Open simonelsasser opened 4 years ago
Nice! I did not know about this option. Right now the plotting functions do not alter axis, it's up to the user to adjust that later on. I will keep this issue open as a reminder, will close it if implemented as an option, or if I include some quantile trimming as Rui was suggesting.
The outliers, which rarely come from the biological reads, compose of (G|C) simple repeats (sequencing errors).
It would expect to be removed before bamCoverage
in the pipeline (how I understand).
Trimming quantile will shift the outliers to the value of indicated quantile, which is a compromise if the source of error is unknown.
It's better to find out the reads artefacts. Last time I simply purged any coverage larger than 16 reads stack, since even for H3K4me3 the stacking is too rare to be >12 when the overlap of reads follows a Poisson distribution.
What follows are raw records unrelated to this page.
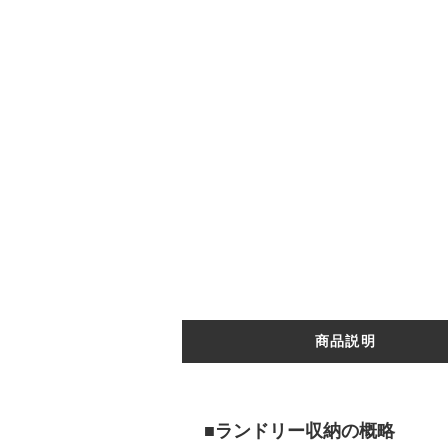
商品説明
■ランドリー収納の概略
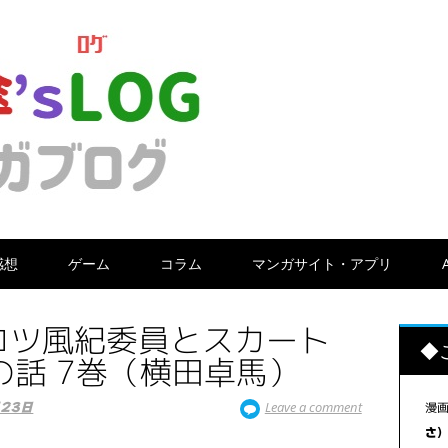
感想
ゲーム
コラム
マンガサイト・アプリ
コツ風紀委員とスカート
◆
の話 7巻（横田卓馬）
Leave a comment
漫
月23日
さ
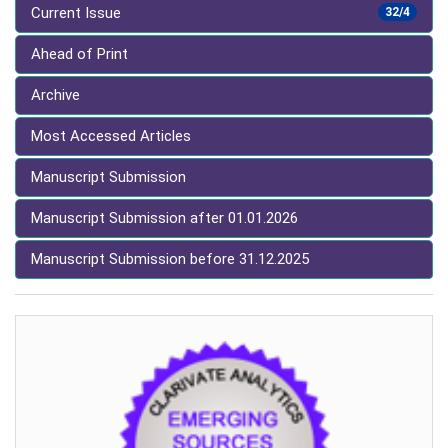
Current Issue
32/4
Ahead of Print
Archive
Most Accessed Articles
Manuscript Submission
Manuscript Submission after 01.01.2026
Manuscript Submission before 31.12.2025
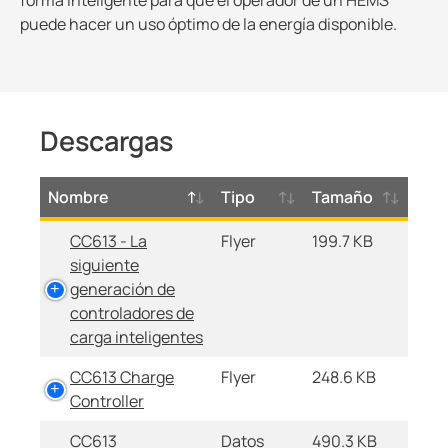
forma inteligente para que el operador de un HEMS
puede hacer un uso óptimo de la energía disponible.
Descargas
Nombre
Tipo
Tamaño
CC613 - La
Flyer
199.7 KB
siguiente
generación de
controladores de
carga inteligentes
CC613 Charge
Flyer
248.6 KB
Controller
CC613
Datos
490.3 KB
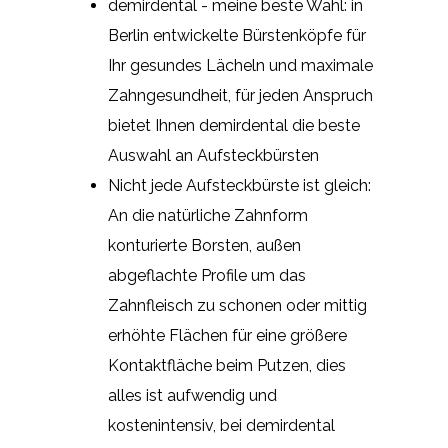
demirdental - meine beste Wahl: in
Berlin entwickelte Bürstenköpfe für
Ihr gesundes Lächeln und maximale
Zahngesundheit, für jeden Anspruch
bietet Ihnen demirdental die beste
Auswahl an Aufsteckbürsten
Nicht jede Aufsteckbürste ist gleich:
An die natürliche Zahnform
konturierte Borsten, außen
abgeflachte Profile um das
Zahnfleisch zu schonen oder mittig
erhöhte Flächen für eine größere
Kontaktfläche beim Putzen, dies
alles ist aufwendig und
kostenintensiv, bei demirdental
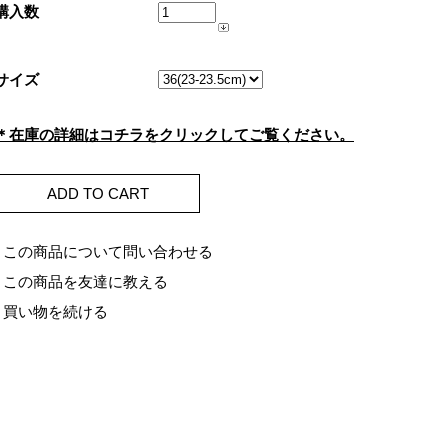
購入数
サイズ
＊在庫の詳細はコチラをクリックしてご覧ください。
ADD TO CART
- この商品について問い合わせる
- この商品を友達に教える
- 買い物を続ける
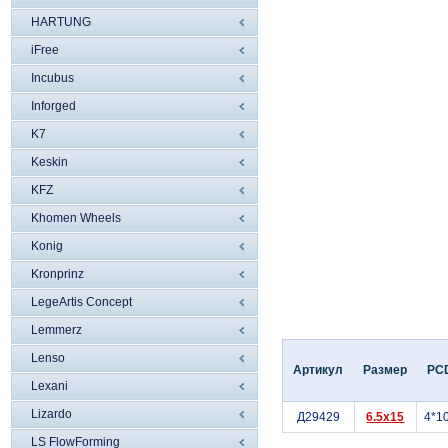
HARTUNG
iFree
Incubus
Inforged
K7
Keskin
KFZ
Khomen Wheels
Konig
Kronprinz
LegeArtis Concept
Lemmerz
Lenso
Артикул
Размер
PC
Lexani
Lizardo
Д29429
6.5x15
4*1
LS FlowForming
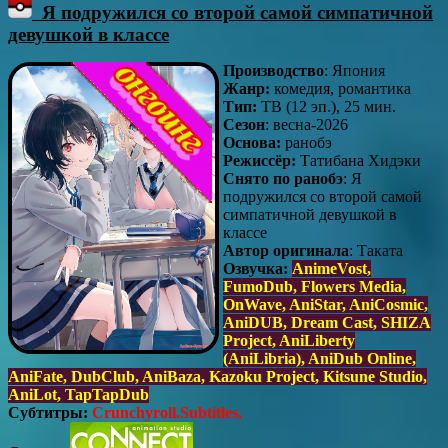
Я подружился со второй самой симпатичной
девушкой в классе
Производство
: Япония
Жанр:
комедия, романтика
Тип:
ТВ (12 эп.), 25 мин.
Сезон
: весна-2026
Основа:
ранобэ
Режиссёр:
Татибана Хидэки
Снято по ранобэ
: Я
подружился со второй самой
симпатичной девушкой в
классе
Автор оригинала
: Таката
Озвучка:
AnimeVost,
FumoDub, Flowers Media,
OnWave, AniStar, AniCosmic,
AniDUB, Dream Cast, SHIZA
Project, AniLiberty
(AniLibria), AniDub Online,
AniFate, DubClub, AniBaza, Kazoku Project, Kitsune Studio,
AniLot, TapTapDub
Субтитры:
Crunchyroll.Subtitles,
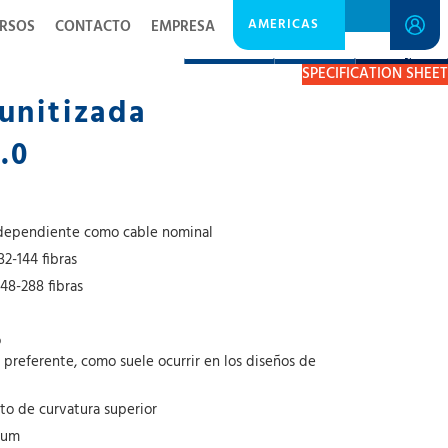
AMERICAS
RSOS
CONTACTO
EMPRESA
DESCRIPTION
RESOURCES
GET A QUOTE
SPECIFICATION SHEET
unitizada
.0
dependiente como cable nominal
2-144 fibras
48-288 fibras
o
 preferente, como suele ocurrir en los diseños de
o de curvatura superior
num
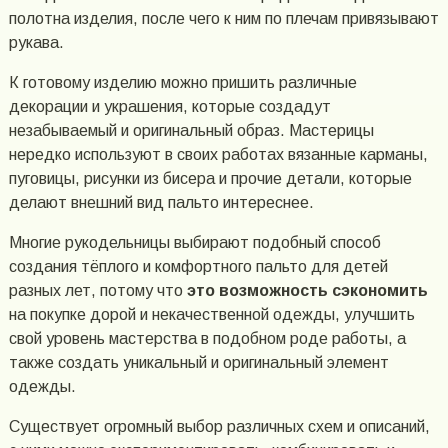
полотна изделия, после чего к ним по плечам привязывают
рукава.
К готовому изделию можно пришить различные
декорации и украшения, которые создадут
незабываемый и оригинальный образ. Мастерицы
нередко используют в своих работах вязанные карманы,
пуговицы, рисунки из бисера и прочие детали, которые
делают внешний вид пальто интереснее.
Многие рукодельницы выбирают подобный способ
создания тёплого и комфортного пальто для детей
разных лет, потому что
это возможность сэкономить
на покупке дорой и некачественной одежды, улучшить
свой уровень мастерства в подобном роде работы, а
также создать уникальный и оригинальный элемент
одежды.
Существует огромный выбор различных схем и описаний,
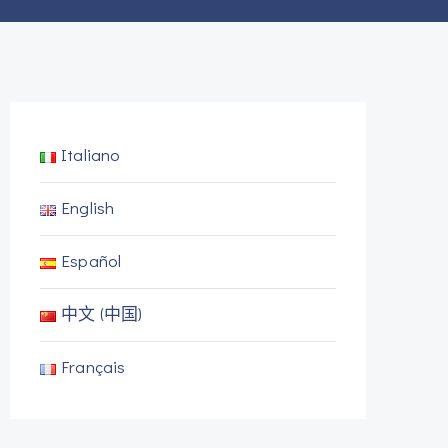
Italiano
English
Español
中文 (中国)
Français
@cnluzon we had this discussion about shortcomings of ylim and also scale_y_continuous. That they draw a wrong box plot and give wrong statistics since the data not in the plot is also not used. I knew I came across a solution before, and it is
coord_cartesian(ylim=c(0, 3))
which only adjust the visible coordinates, not the underlying data. So if you implement that one can chose x or y axis limits, please use this implementation so that there are no mistakes made by unexperienced users.